» Task
If you see a picture in the data below, omit it and copy the rest exactly.

=====

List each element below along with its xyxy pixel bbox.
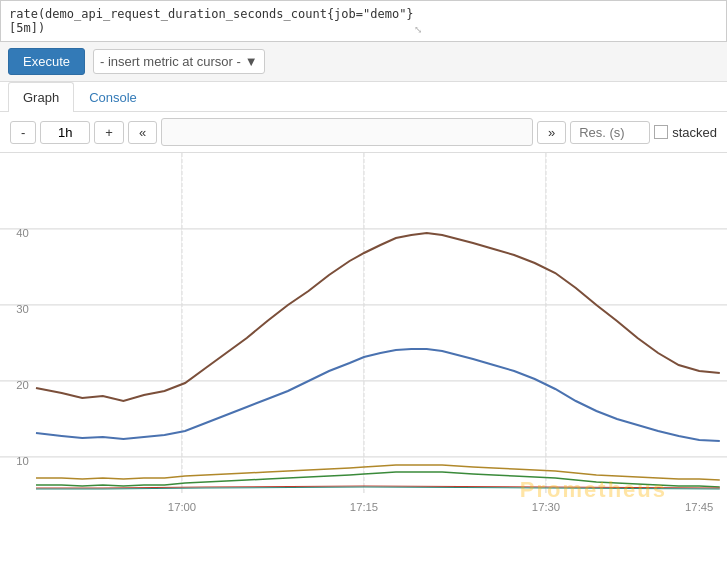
stacked-label-text: stacked (672, 125, 717, 140)
execute-button[interactable]: Execute (8, 48, 85, 75)
controls-bar: - + « » stacked (0, 112, 727, 153)
svg-text:17:00: 17:00 (168, 501, 196, 513)
toolbar: Execute - insert metric at cursor - ▼ (0, 42, 727, 82)
pan-back-button[interactable]: « (128, 121, 157, 144)
metric-placeholder-label: - insert metric at cursor - (100, 54, 241, 69)
svg-text:30: 30 (16, 303, 29, 315)
resize-handle: ⤡ (414, 24, 718, 35)
stacked-checkbox-icon (654, 125, 668, 139)
metric-selector[interactable]: - insert metric at cursor - ▼ (93, 49, 265, 74)
resolution-input[interactable] (570, 121, 650, 144)
svg-text:40: 40 (16, 227, 29, 239)
time-range-input[interactable] (40, 121, 90, 144)
svg-text:17:30: 17:30 (532, 501, 560, 513)
stacked-toggle[interactable]: stacked (654, 125, 717, 140)
chart-svg: 10 20 30 40 17:00 17:15 17:30 17:45 (0, 153, 727, 533)
svg-text:10: 10 (16, 455, 29, 467)
pan-forward-button[interactable]: » (537, 121, 566, 144)
tabs: Graph Console (0, 82, 727, 112)
chart-area: 10 20 30 40 17:00 17:15 17:30 17:45 Prom… (0, 153, 727, 533)
svg-text:20: 20 (16, 379, 29, 391)
zoom-out-button[interactable]: - (10, 121, 36, 144)
svg-text:17:45: 17:45 (685, 501, 713, 513)
query-bar[interactable]: rate(demo_api_request_duration_seconds_c… (0, 0, 727, 42)
range-slider[interactable] (161, 118, 533, 146)
query-text: rate(demo_api_request_duration_seconds_c… (9, 7, 414, 35)
svg-text:17:15: 17:15 (350, 501, 378, 513)
tab-graph[interactable]: Graph (8, 82, 74, 112)
dropdown-arrow-icon: ▼ (245, 54, 258, 69)
zoom-in-button[interactable]: + (94, 121, 124, 144)
tab-console[interactable]: Console (74, 82, 152, 112)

=====

» Task answer
List each element below along with its xyxy pixel bbox.
stacked-label-text: stacked (672, 125, 717, 140)
execute-button[interactable]: Execute (8, 48, 85, 75)
controls-bar: - + « » stacked (0, 112, 727, 153)
svg-text:17:00: 17:00 (168, 501, 196, 513)
toolbar: Execute - insert metric at cursor - ▼ (0, 42, 727, 82)
pan-back-button[interactable]: « (128, 121, 157, 144)
metric-placeholder-label: - insert metric at cursor - (100, 54, 241, 69)
svg-text:30: 30 (16, 303, 29, 315)
resize-handle: ⤡ (414, 24, 718, 35)
stacked-checkbox-icon (654, 125, 668, 139)
metric-selector[interactable]: - insert metric at cursor - ▼ (93, 49, 265, 74)
resolution-input[interactable] (570, 121, 650, 144)
svg-text:40: 40 (16, 227, 29, 239)
time-range-input[interactable] (40, 121, 90, 144)
svg-text:17:30: 17:30 (532, 501, 560, 513)
stacked-toggle[interactable]: stacked (654, 125, 717, 140)
chart-svg: 10 20 30 40 17:00 17:15 17:30 17:45 (0, 153, 727, 533)
svg-text:10: 10 (16, 455, 29, 467)
pan-forward-button[interactable]: » (537, 121, 566, 144)
tabs: Graph Console (0, 82, 727, 112)
chart-area: 10 20 30 40 17:00 17:15 17:30 17:45 Prom… (0, 153, 727, 533)
svg-text:20: 20 (16, 379, 29, 391)
zoom-out-button[interactable]: - (10, 121, 36, 144)
svg-text:17:45: 17:45 (685, 501, 713, 513)
query-bar[interactable]: rate(demo_api_request_duration_seconds_c… (0, 0, 727, 42)
range-slider[interactable] (161, 118, 533, 146)
query-text: rate(demo_api_request_duration_seconds_c… (9, 7, 414, 35)
svg-text:17:15: 17:15 (350, 501, 378, 513)
tab-graph[interactable]: Graph (8, 82, 74, 112)
dropdown-arrow-icon: ▼ (245, 54, 258, 69)
zoom-in-button[interactable]: + (94, 121, 124, 144)
tab-console[interactable]: Console (74, 82, 152, 112)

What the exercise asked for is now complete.